Jesus Christ Superstar

Rated 4.0 Sacramento crowds are not coming to Jesus. Halfway into a two-month run, the Garbeau’s Dinner Theatre production of Jesus Christ Superstar is playing to half-empty houses.Owners Kitty and David Czarnecki thought they had a great idea in staging Jesus Christ Superstar during the Easter season and in the wake of the success of The Passion of the Christ. Besides, they figured, parents who experienced the show as young hippies when the 1971 musical first came out would bring their children. But the lowest attendance figures in recent Garbeau’s history have proven them wrong, and they can’t quite figure out why.

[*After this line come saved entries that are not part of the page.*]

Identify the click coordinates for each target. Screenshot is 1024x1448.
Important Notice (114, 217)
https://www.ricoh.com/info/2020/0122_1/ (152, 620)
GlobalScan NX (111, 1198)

It’s a shame, because this Jesus Christ Superstar production has a lot of heart and soul. Though considered scandalous when it first came out, this Andrew Lloyd Webber/Tim Rice musical now comes across as quaint. You can take the kids without worrying about an “R” rating. Compared with Mel Gibson’s graphic take, it’s the “less blood and more love” version of the Scriptures.

The cast and accompanying musicians bring their own passions to the production—singing, dancing and playing with energy and enthusiasm. Notable are Jason Bortz as the tormented Judas, Troy Thomas as the anguished Christ and Don Hayden as the wash-my-hands Pilate.

That said, seeing Jesus Christ Superstar as dinner theater is a bit disconcerting, with a large crucifix and a suffering Jesus looming over diners. But overall, this production bursts with all the joy, sadness and ultimate redemption felt by the followers of that rabble-rousing messenger known as Jesus Christ.